An exact reproduction of the entries is needed. Keep all pictures out of it.

[Items from a data source]
*** Begin section ***
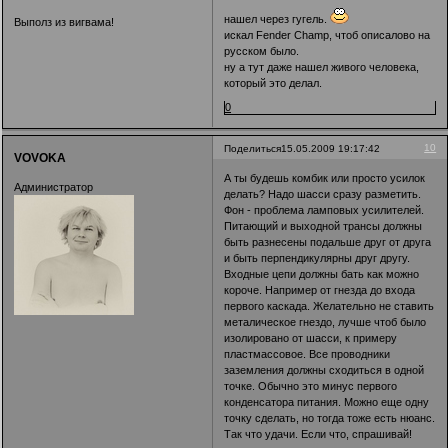
нашел через гугель.
Выполз из вигвама!
искал Fender Champ, чтоб описалово на
русском было.
ну а тут даже нашел живого человека,
который это делал.
0
10
Поделиться
15.05.2009 19:17:42
VOVOKA
А ты будешь комбик или просто усилок
Администратор
делать? Надо шасси сразу разметить.
Фон - проблема ламповых усилителей.
Питающий и выходной трансы должны
быть разнесены подальше друг от друга
и быть перпендикулярны друг другу.
Входные цепи должны бать как можно
короче. Например от гнезда до входа
первого каскада. Желательно не ставить
металическое гнездо, лучше чтоб было
изолировано от шасси, к примеру
пластмассовое. Все проводники
заземления должны сходиться в одной
точке. Обычно это минус первого
конденсатора питания. Можно еще одну
точку сделать, но тогда тоже есть нюанс.
Так что удачи. Если что, спрашивай!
*** End section ***
◆ **Exercise result**
нашел через гугель.
Выполз из вигвама!
искал Fender Champ, чтоб описалово на
русском было.
ну а тут даже нашел живого человека,
который это делал.
0
10
Поделиться
15.05.2009 19:17:42
VOVOKA
А ты будешь комбик или просто усилок
Администратор
делать? Надо шасси сразу разметить.
Фон - проблема ламповых усилителей.
Питающий и выходной трансы должны
быть разнесены подальше друг от друга
и быть перпендикулярны друг другу.
Входные цепи должны бать как можно
короче. Например от гнезда до входа
первого каскада. Желательно не ставить
металическое гнездо, лучше чтоб было
изолировано от шасси, к примеру
пластмассовое. Все проводники
заземления должны сходиться в одной
точке. Обычно это минус первого
конденсатора питания. Можно еще одну
точку сделать, но тогда тоже есть нюанс.
Так что удачи. Если что, спрашивай!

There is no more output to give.